Lecture: Two Polymorphisms
Dear students:
Programmers love reuse more than is perhaps healthy. Nothing feels greater than making a piece of code work for \(n\) types, even when \(n\) is only 2. Polymorphism is the name we give to the notion of having one chunk of code serve multiple types, and there are two very different mechanisms for achieving it. They are subtype polymorphism and parametric polymorphism. Both are present in Java, C++, and Rust. Today we examine them in Rust as we bumble our way through some data structures. First we'll look at modeling an HTML document using subtype polymorphism. Then we'll try building a binary search tree using parametric polymorphism.
Which Polymorphism?
First, though, let's have a discussion. We have two polymorphisms, and both make code reusable. That doesn't mean they are interchangeable. We must use the one that's suited to our circumstances. With your table, consider these five scenarios that could benefit from polymorphic abstraction:
- You are developing a graphical user interface library. Clients will add their widgets to your layout manager. Do you employ subtype polymorphism or parametric polymorphism?

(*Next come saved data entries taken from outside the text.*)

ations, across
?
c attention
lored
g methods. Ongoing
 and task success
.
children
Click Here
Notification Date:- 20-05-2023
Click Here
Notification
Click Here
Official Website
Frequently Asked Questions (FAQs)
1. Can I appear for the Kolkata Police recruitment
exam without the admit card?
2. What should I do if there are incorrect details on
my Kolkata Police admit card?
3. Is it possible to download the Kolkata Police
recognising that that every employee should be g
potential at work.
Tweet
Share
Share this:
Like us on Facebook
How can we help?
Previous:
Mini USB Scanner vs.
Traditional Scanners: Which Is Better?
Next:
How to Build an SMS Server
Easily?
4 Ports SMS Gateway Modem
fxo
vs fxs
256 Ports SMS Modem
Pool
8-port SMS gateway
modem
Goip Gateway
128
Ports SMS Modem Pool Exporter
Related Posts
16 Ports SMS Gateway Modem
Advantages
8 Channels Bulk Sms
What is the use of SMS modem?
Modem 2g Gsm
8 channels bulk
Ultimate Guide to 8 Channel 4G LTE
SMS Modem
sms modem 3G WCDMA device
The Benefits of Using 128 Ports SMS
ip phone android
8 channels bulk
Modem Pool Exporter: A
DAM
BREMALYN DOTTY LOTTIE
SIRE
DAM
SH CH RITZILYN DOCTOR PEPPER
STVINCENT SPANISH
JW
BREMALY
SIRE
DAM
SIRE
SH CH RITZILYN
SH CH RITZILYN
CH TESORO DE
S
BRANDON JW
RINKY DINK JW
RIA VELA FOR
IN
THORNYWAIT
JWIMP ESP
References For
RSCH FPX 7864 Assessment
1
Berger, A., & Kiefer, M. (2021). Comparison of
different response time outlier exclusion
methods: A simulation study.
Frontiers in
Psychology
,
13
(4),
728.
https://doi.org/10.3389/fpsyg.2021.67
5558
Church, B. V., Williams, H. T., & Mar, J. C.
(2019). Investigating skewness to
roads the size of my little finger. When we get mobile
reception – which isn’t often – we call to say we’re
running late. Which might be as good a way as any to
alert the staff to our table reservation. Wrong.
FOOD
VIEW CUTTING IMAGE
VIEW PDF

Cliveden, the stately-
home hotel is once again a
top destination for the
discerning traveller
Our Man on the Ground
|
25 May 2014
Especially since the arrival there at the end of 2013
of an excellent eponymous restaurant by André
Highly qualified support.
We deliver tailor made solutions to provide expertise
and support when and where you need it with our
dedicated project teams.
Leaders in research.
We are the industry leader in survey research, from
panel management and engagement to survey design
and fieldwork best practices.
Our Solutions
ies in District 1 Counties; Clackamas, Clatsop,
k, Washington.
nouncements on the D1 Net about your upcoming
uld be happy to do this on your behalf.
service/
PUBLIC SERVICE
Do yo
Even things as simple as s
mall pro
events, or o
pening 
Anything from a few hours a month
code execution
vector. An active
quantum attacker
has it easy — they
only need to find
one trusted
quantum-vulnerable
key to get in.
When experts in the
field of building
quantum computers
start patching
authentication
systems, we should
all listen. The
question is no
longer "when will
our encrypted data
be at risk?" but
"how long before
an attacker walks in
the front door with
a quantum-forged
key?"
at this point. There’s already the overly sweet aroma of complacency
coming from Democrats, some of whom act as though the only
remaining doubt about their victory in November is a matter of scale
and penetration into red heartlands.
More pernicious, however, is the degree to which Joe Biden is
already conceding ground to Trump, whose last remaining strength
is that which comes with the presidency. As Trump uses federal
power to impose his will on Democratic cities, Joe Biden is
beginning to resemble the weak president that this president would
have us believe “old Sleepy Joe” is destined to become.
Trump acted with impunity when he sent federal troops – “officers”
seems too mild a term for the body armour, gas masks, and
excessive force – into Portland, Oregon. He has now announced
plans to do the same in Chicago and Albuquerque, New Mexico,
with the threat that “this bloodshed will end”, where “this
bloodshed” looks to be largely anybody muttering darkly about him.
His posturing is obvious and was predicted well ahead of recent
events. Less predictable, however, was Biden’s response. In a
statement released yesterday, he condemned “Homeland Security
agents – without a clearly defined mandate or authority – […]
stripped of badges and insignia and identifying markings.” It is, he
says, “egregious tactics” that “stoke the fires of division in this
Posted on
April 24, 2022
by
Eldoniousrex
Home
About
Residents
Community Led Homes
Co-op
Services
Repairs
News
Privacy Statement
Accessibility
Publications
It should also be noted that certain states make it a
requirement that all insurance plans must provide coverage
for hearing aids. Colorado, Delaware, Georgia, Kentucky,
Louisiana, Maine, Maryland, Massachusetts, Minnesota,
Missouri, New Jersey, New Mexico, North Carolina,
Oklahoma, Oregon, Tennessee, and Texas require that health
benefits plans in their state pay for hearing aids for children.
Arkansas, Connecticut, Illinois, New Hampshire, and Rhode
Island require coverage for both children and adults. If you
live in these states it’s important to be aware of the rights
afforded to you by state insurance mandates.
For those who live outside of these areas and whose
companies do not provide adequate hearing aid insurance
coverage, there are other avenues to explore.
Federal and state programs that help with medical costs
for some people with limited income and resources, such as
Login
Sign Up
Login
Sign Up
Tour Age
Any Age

- You are developing a sort routine. Do you employ subtype polymorphism or parametric polymorphism?
- You are developing a wrapper abstraction that adds a color to the wrapped value. That way you can have yellow or orange strings, black or red numbers, red or yellow alerts, and so on. Do you employ subtype polymorphism or parametric polymorphism?
- You are developing a logger that dumps exception messages out to a file. Do you employ subtype polymorphism or parametric polymorphism?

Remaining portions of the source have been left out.